Unternehmen gut auf Reporting vorbereitet – und bleiben dabei, auch ohne Pflicht

Das EU-Omnibusverfahren, das die Berichtspflichten für Unternehmen vereinfachen und den Anwendungskreis verkleinern will, hat vielfach zu einer Verlangsamung oder vorübergehenden Einstellung des Berichterstattungsprozesses geführt. Gleichzeitig fühlen sich rund 59 Prozent der ab 2027 berichtspflichtigen Unternehmen bereits heute gut oder sehr gut auf EU-weite Berichtspflichten vorbereitet; lediglich rund 18 Prozent sehen sich unzureichend aufgestellt. Und 75 Prozent der befragten Unternehmen, die künftig von der Pflicht zur Berichterstattung ausgenommen sind, geben an, dass sie auch künftig Nachhaltigkeitsberichte vorlegen wollen, nur knapp 8 Prozent planen keine Berichterstattung mehr.

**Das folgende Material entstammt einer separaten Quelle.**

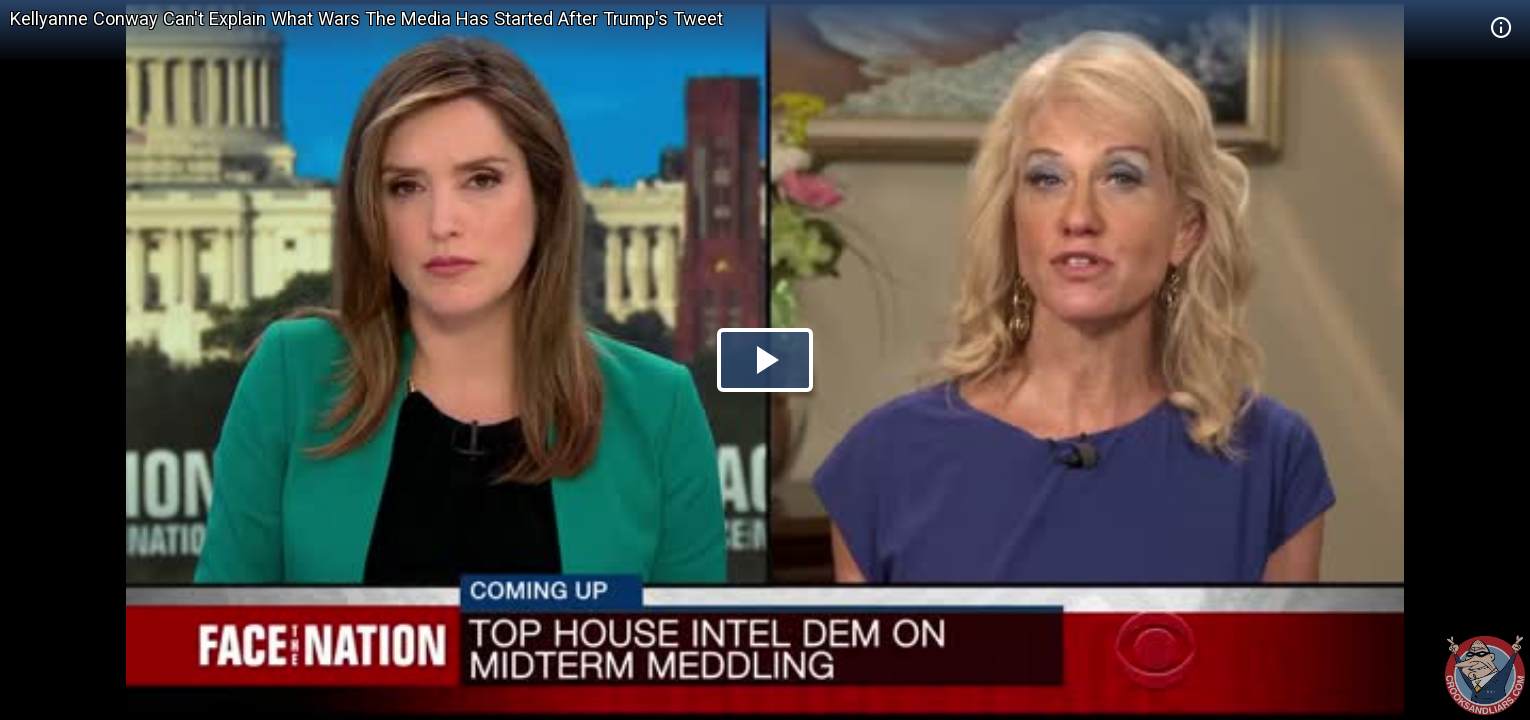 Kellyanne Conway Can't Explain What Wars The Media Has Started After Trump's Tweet (366, 18) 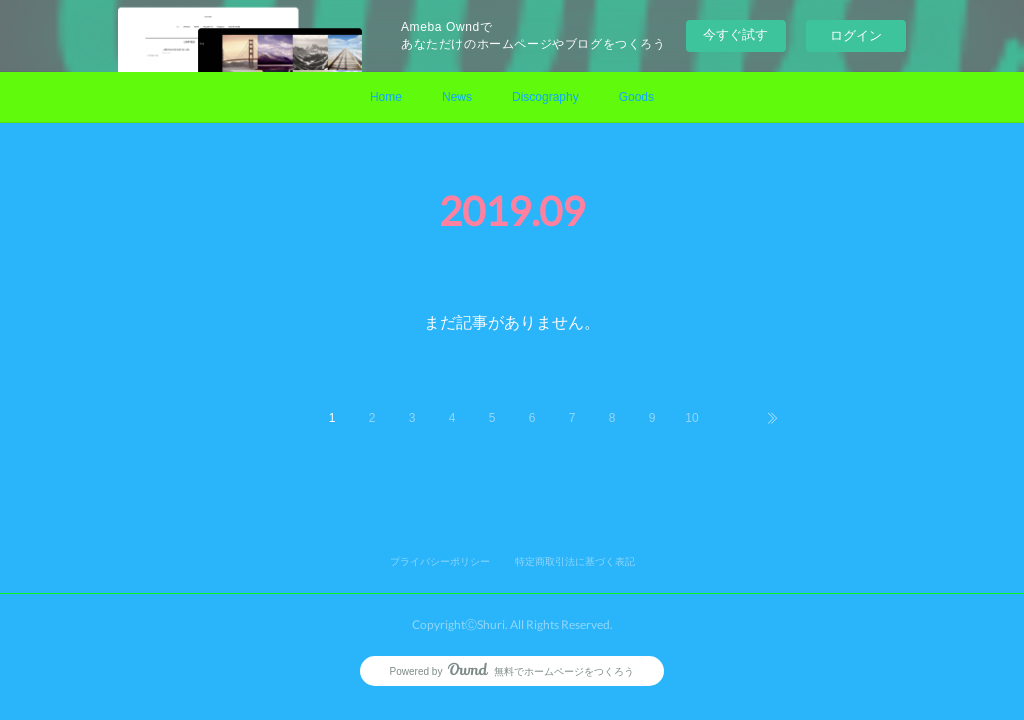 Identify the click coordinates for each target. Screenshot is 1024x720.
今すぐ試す (735, 34)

Nachhaltigkeit spielt in der Unternehmensfinanzierung eine Rolle – aber keine zunehmende

Nachhaltigkeit bleibt auch in der Finanzierungspraxis präsent, allerdings nimmt die empfundene Relevanz ab. Nur 30 Prozent der Unternehmen und 37 Prozent der Banken bewerten Nachhaltigkeit als wichtig in Finanzierungsgesprächen. In beiden Gruppen ist die Bedeutung zudem rückläufig (-8 bzw. -9 Prozentpunkte). Zwar erwarten sowohl Banken als auch Unternehmen, dass Nachhaltigkeit zukünftig in der Unternehmensfinanzierung eine Rolle spielen wird. Die Zustimmung in der Realwirtschaft fällt mit 45 Prozent aber geringer aus als bei Banken (79 Prozent), sie ist auf beiden Seiten rückläufig. "Nachhaltigkeitsdaten sind heute vielfach vorhanden – ihre Wirkung in Kreditentscheidungen bleibt jedoch begrenzt. Solange sie nicht systematisch in Risikoanalysen und Konditionen einfließen, entstehen keine spürbaren Transformationsanreize. Sustainable Finance muss sich deshalb stärker vom Reporting- zum Steuerungsinstrument entwickeln", sagt Incken Wentorp, Nachhaltigkeitsexpertin der Peer School for Sustainable Development. In der neuen Phase der Nachhaltigkeitstransformation bekommen funktionierende Kooperationen entlang von Wertschöpfungsketten sowie zwischen Real- und Finanzwirtschaft eine zentrale Bedeutung. "Transformation ist zunehmend eine Koordinationsaufgabe zwischen Unternehmen, Banken, Investoren und Politik. Viele Lösungen entstehen erst im Zusammenspiel dieser Akteure", sagt Laura Marie Edinger-Schons, Chief Sustainability Officer und Professorin für Nachhaltiges Wirtschaften an der Universität Hamburg.